▶ Task directions:
Transcribe, word for word, all of the entries below, and exclude any pictures from the copy.

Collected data

________________________

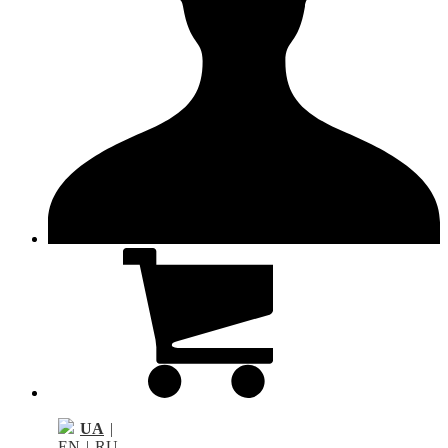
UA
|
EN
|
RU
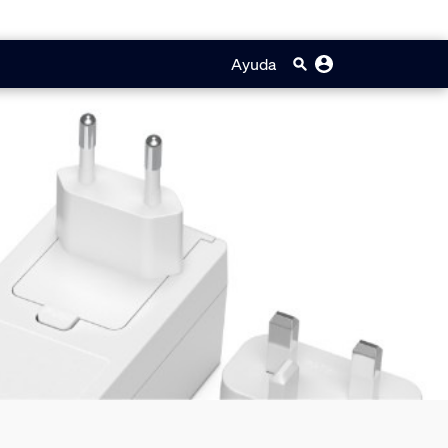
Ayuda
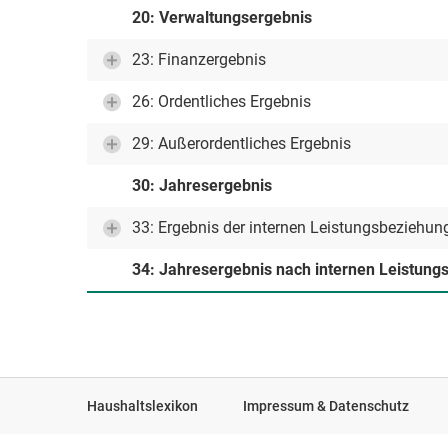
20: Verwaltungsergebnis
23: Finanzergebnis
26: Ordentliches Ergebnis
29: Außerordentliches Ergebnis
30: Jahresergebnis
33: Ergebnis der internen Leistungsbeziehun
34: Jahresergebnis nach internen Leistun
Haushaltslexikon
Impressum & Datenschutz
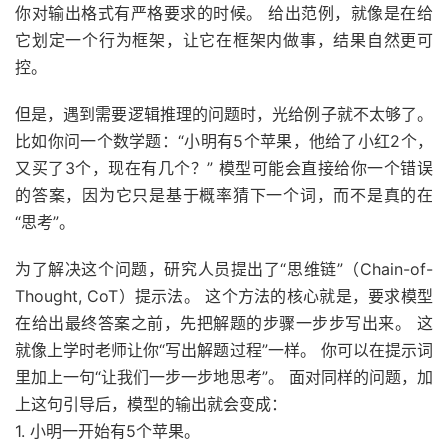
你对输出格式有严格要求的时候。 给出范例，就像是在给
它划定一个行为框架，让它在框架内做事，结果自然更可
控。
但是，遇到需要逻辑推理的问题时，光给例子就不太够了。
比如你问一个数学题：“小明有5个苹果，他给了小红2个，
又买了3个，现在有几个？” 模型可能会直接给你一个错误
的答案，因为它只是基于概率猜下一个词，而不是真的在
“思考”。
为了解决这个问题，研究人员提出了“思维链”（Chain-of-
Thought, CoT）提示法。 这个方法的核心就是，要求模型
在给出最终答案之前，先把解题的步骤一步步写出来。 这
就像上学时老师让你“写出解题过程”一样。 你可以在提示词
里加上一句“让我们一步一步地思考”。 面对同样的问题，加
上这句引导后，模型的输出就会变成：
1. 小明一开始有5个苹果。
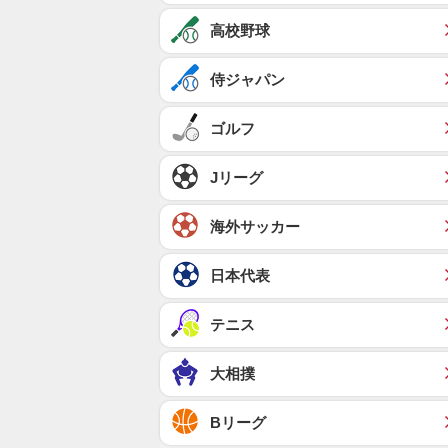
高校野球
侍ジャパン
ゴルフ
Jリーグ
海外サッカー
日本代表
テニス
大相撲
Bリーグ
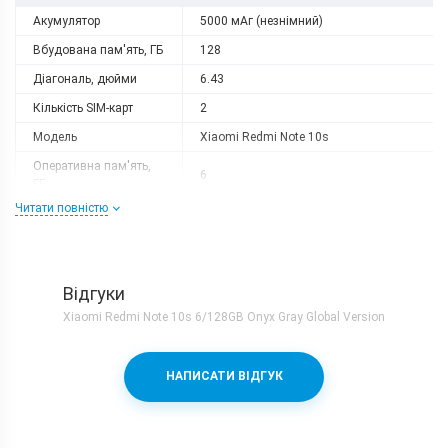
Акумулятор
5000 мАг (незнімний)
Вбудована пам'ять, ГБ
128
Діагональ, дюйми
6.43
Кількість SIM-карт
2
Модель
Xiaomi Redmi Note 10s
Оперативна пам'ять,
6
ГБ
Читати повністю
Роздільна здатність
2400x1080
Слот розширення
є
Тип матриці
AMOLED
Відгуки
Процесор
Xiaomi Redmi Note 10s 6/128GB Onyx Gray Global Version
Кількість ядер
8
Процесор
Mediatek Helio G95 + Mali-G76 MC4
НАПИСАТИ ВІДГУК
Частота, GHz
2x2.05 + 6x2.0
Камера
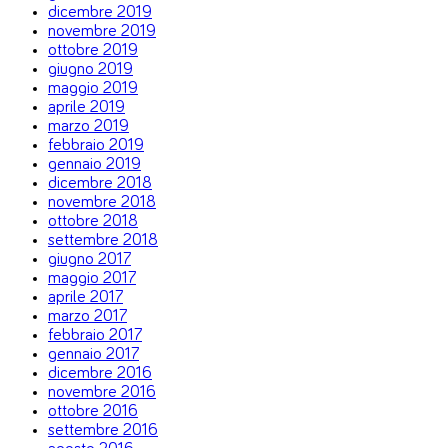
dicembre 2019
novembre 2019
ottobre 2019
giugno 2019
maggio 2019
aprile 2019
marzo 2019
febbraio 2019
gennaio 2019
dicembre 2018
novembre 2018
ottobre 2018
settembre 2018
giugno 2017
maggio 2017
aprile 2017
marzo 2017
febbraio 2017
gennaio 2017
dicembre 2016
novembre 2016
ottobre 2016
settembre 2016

________________________

▶ Your response:
UA
|
EN
|
RU
Ayuda
20: Verwaltungsergebnis
23: Finanzergebnis
26: Ordentliches Ergebnis
29: Außerordentliches Ergebnis
30: Jahresergebnis
33: Ergebnis der internen Leistungsbeziehun
34: Jahresergebnis nach internen Leistun
Haushaltslexikon
Impressum & Datenschutz
你对输出格式有严格要求的时候。 给出范例，就像是在给
它划定一个行为框架，让它在框架内做事，结果自然更可
控。
但是，遇到需要逻辑推理的问题时，光给例子就不太够了。
比如你问一个数学题：“小明有5个苹果，他给了小红2个，
又买了3个，现在有几个？” 模型可能会直接给你一个错误
的答案，因为它只是基于概率猜下一个词，而不是真的在
“思考”。
为了解决这个问题，研究人员提出了“思维链”（Chain-of-
Thought, CoT）提示法。 这个方法的核心就是，要求模型
在给出最终答案之前，先把解题的步骤一步步写出来。 这
就像上学时老师让你“写出解题过程”一样。 你可以在提示词
里加上一句“让我们一步一步地思考”。 面对同样的问题，加
上这句引导后，模型的输出就会变成：
1. 小明一开始有5个苹果。
高校野球
侍ジャパン
ゴルフ
Jリーグ
海外サッカー
日本代表
テニス
大相撲
Bリーグ
Акумулятор
5000 мАг (незнімний)
Вбудована пам'ять, ГБ
128
Діагональ, дюйми
6.43
Кількість SIM-карт
2
Модель
Xiaomi Redmi Note 10s
Оперативна пам'ять,
6
ГБ
Читати повністю
Роздільна здатність
2400x1080
Слот розширення
є
Тип матриці
AMOLED
Відгуки
Процесор
Xiaomi Redmi Note 10s 6/128GB Onyx Gray Global Version
Кількість ядер
8
Процесор
Mediatek Helio G95 + Mali-G76 MC4
НАПИСАТИ ВІДГУК
Частота, GHz
2x2.05 + 6x2.0
Камера
dicembre 2019
novembre 2019
ottobre 2019
giugno 2019
maggio 2019
aprile 2019
marzo 2019
febbraio 2019
gennaio 2019
dicembre 2018
novembre 2018
ottobre 2018
settembre 2018
giugno 2017
maggio 2017
aprile 2017
marzo 2017
febbraio 2017
gennaio 2017
dicembre 2016
novembre 2016
ottobre 2016
settembre 2016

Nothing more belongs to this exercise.